Come a Veglia, anche la giustizia è amministrata duramente: su indicazione del C. il castellano della fortezza Luca Gritti che con "poco respecto" aveva "contractato et venduto" le artiglierie viene perseguito. Nel contempo il tessuto di informazioni che invia periodicamente risulta quanto mai prezioso: spostamenti navali, o terrestri, dei Turchi; fuste che prendono il largo in occasione delle fiere per predare; echi di preparativi militari a Costantinopoli (il 10 febbr. 1521 riferisce, infatti, "siché risona la gran adunantia si fa a Costantinopoli di zente").

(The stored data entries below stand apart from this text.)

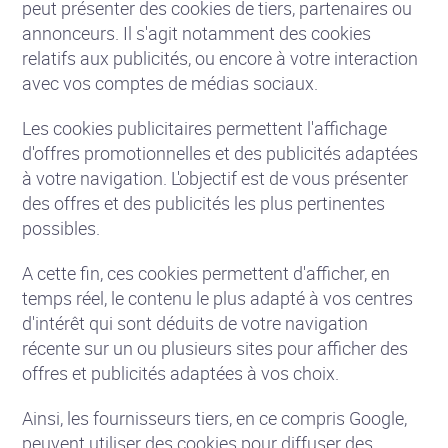
peut présenter des cookies de tiers, partenaires ou
annonceurs. Il s'agit notamment des cookies
relatifs aux publicités, ou encore à votre interaction
avec vos comptes de médias sociaux.
Les cookies publicitaires permettent l'affichage
d'offres promotionnelles et des publicités adaptées
à votre navigation. L'objectif est de vous présenter
des offres et des publicités les plus pertinentes
possibles.
A cette fin, ces cookies permettent d'afficher, en
temps réel, le contenu le plus adapté à vos centres
d'intérêt qui sont déduits de votre navigation
récente sur un ou plusieurs sites pour afficher des
offres et publicités adaptées à vos choix.
Ainsi, les fournisseurs tiers, en ce compris Google,
peuvent utiliser des cookies pour diffuser des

L'elogio del doge quale gli venne tributato al ritorno a Venezia il 24 ott. 1523 rispecchiava una stima ormai riacquistata (la Relatio di Agostino Valier del novembre 1527 porterà ad esempio ancora il suo "regimento" di Veglia). Sull'onda di essa, il 19 luglio 1526, il C. è nominato capitano di Famagosta. Ma questa volta l'interesse personale prenderà decisamente il sopravvento: accettandolo solo per danaro, e sul metro del guadagno impostando tutta la sua azione (in effetti, verrà osservato, "ha vadagnato assai"), i rancori e le inimicizie lo caratterizzeranno.

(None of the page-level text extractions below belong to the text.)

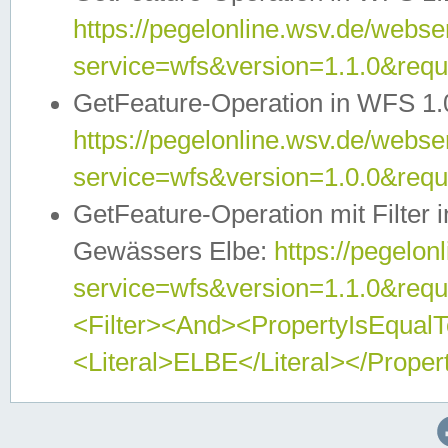
https://pegelonline.wsv.de/webser
service=wfs&version=1.1.0&req
GetFeature-Operation in WFS 1.
https://pegelonline.wsv.de/webser
service=wfs&version=1.0.0&req
GetFeature-Operation mit Filter 
Gewässers Elbe:
https://pegelon
service=wfs&version=1.1.0&req
<Filter><And><PropertyIsEqua
<Literal>ELBE</Literal></Proper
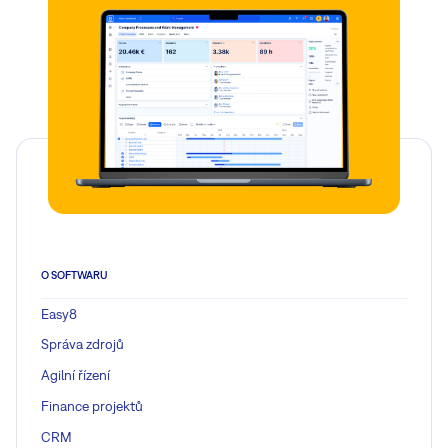
O SOFTWARU
Easy8
Správa zdrojů
Agilní řízení
Finance projektů
CRM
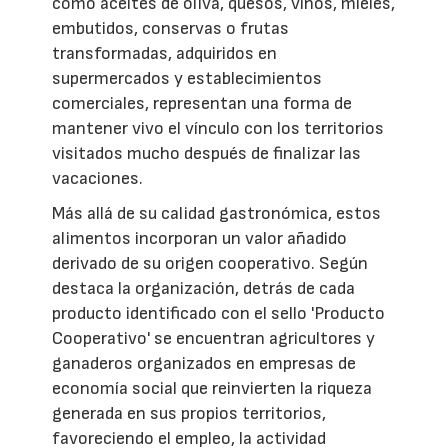
como aceites de oliva, quesos, vinos, mieles,
embutidos, conservas o frutas
transformadas, adquiridos en
supermercados y establecimientos
comerciales, representan una forma de
mantener vivo el vínculo con los territorios
visitados mucho después de finalizar las
vacaciones.
Más allá de su calidad gastronómica, estos
alimentos incorporan un valor añadido
derivado de su origen cooperativo. Según
destaca la organización, detrás de cada
producto identificado con el sello 'Producto
Cooperativo' se encuentran agricultores y
ganaderos organizados en empresas de
economía social que reinvierten la riqueza
generada en sus propios territorios,
favoreciendo el empleo, la actividad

Se il 20 apr. 1530 il C. era di nuovo di ritorno a Venezia a riferire, terminato il mandato, delle "fabriche" di Famagosta, il 15 giugno un avvenimento gettava, indirettamente, luce su questo "regimento". Alcuni giorni prima, infatti, a Venezia era morto assassinato un cipriota, da poco giunto da Famagosta a "dolersi" del C. contro il quale, da parte di Zuan Alvise Navagero, ormai morto, era stato "formato processo". Morte misteriosa questa del cipriota. Si sospettò subito il C. negli ambienti dei ciprioti, per cui si ritenne opportuno rivolgersi al doge. Un amico dell'ucciso, il 15 giugno, mentre il doge si recava a S. Vio, gli si gettò davanti in ginocchio implorando giustizia ed accusando pubblicamente il Canal. Ma accusare dei "zentilhomeni" da parte di "tristi", come sottolineò Vital Vitturi presente alla scena, arrecava solo danno e suscitava omertà. Tutto, infatti, si chiuse con questo amaro episodio senza alcun strascico giudiziario: l'uomo che col danaro raccolto a Veglia aveva salvato l'Arsenale, aveva pure fatto dimenticare la "fuga" del 1503 ed era divenuto un "difensore" della Repubblica.
Morì nel 1538, lasciando un figlio, Gianfrancesco, ammirato "magnus philosophus" da Agostino Valier.
Fonti e Bibl.: Archivio di Stato di Venezia, Capi del Consiglio dei dieci, Lettere di Rettori, bb. 281, 282, 291; Venezia, Biblioteca nazionale Marciana, ms. It., cl. VII, 925 (= 8594): M. Barbaro, Geneal. di fam. patrizie venete, II, c. 204v; M. Sanuto, Diarii, XXII-LIII, Venezia 1887-1899, ad Indices; E. A. Cicogna, Delle Inscrizioni veneziane, VI, Venezia 1853, p. 608; Commissiones et relationes venetae, a cura di L. Ljubić, I, Zagabriae 1876, pp. 95, 141; II, ibid. 1877, pp. 20, 36.